Key Summary
- Researchers from 23andMe, a nonprofit medical research institute, studied data from 27,885 patients on GLP1 drugs.
- The first variant is located in the GLP1R gene, which codes for the receptor protein that is the target of GLP-1 medications.
- The study identified another genetic variant that is associated with side-effects, specifically nausea and vomiting, while using tirzepatide.
A new study has found that genetics has a role in the outcomes of weight-loss treatments involving glucagon-like peptide 1 (GLP1) medications - semaglutide and tirzepatide.
While these medications are commonly prescribed to help control blood sugar and to assist in weight loss, there is substantial variation in the treatment outcomes.
Some individuals lose as little as 5 percent of their body weight, whereas others lose more than 20 percent.

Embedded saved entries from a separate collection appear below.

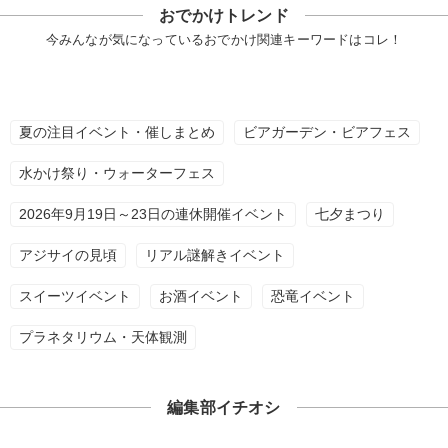
おでかけトレンド
今みんなが気になっているおでかけ関連キーワードはコレ！
夏の注目イベント・催しまとめ
ビアガーデン・ビアフェス
水かけ祭り・ウォーターフェス
2026年9月19日～23日の連休開催イベント
七夕まつり
アジサイの見頃
リアル謎解きイベント
スイーツイベント
お酒イベント
恐竜イベント
プラネタリウム・天体観測
編集部イチオシ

Researchers from 23andMe, a nonprofit medical research institute, studied data from 27,885 patients on GLP1 drugs and their findings were published in the journal Nature.
It claims that those who carry variations in two genes linked to appetite and digestion can lose more weight.
Semaglutide (sold as Ozempic, Wegovy) and tirzepatide (Mounjaro, Zepbound) mimic natural gut hormones and help regulate appetite, insulin release and digestion.
The findings suggest genetic differences may contribute to why people respond differently to weight-loss jabs.
The study firstly identified a genetic variant that is associated with both weight loss and nausea for semaglutide and tirzepatide.
This variant is located in the GLP1R gene, which codes for the receptor protein that is the target of GLP-1 medications.
The study identified another genetic variant that is associated with side effects, specifically nausea and vomiting, while using tirzepatide.
While semaglutide acts only on GLP-1 receptors, tirzepatide act on GLP and GIP (gastric inhibitory polypeptide) receptors.
This is another hormone, like GLP-1, that helps regulate insulin and blood sugar.
The researchers found that this second variant is located in the GIPR gene, which explains why it impacts tirzepatide response, but not semaglutide.
23andMe Research Institute chief medical officer Dr Noura Abul-Husn sees the data as a catalyst for better patient-doctor relationships.
The institute's Total Health members can now access an exclusive interactive tool that combines an individual’s genetic results with their medical history to help doctors and patients move toward data-driven, personalised weight management decisions.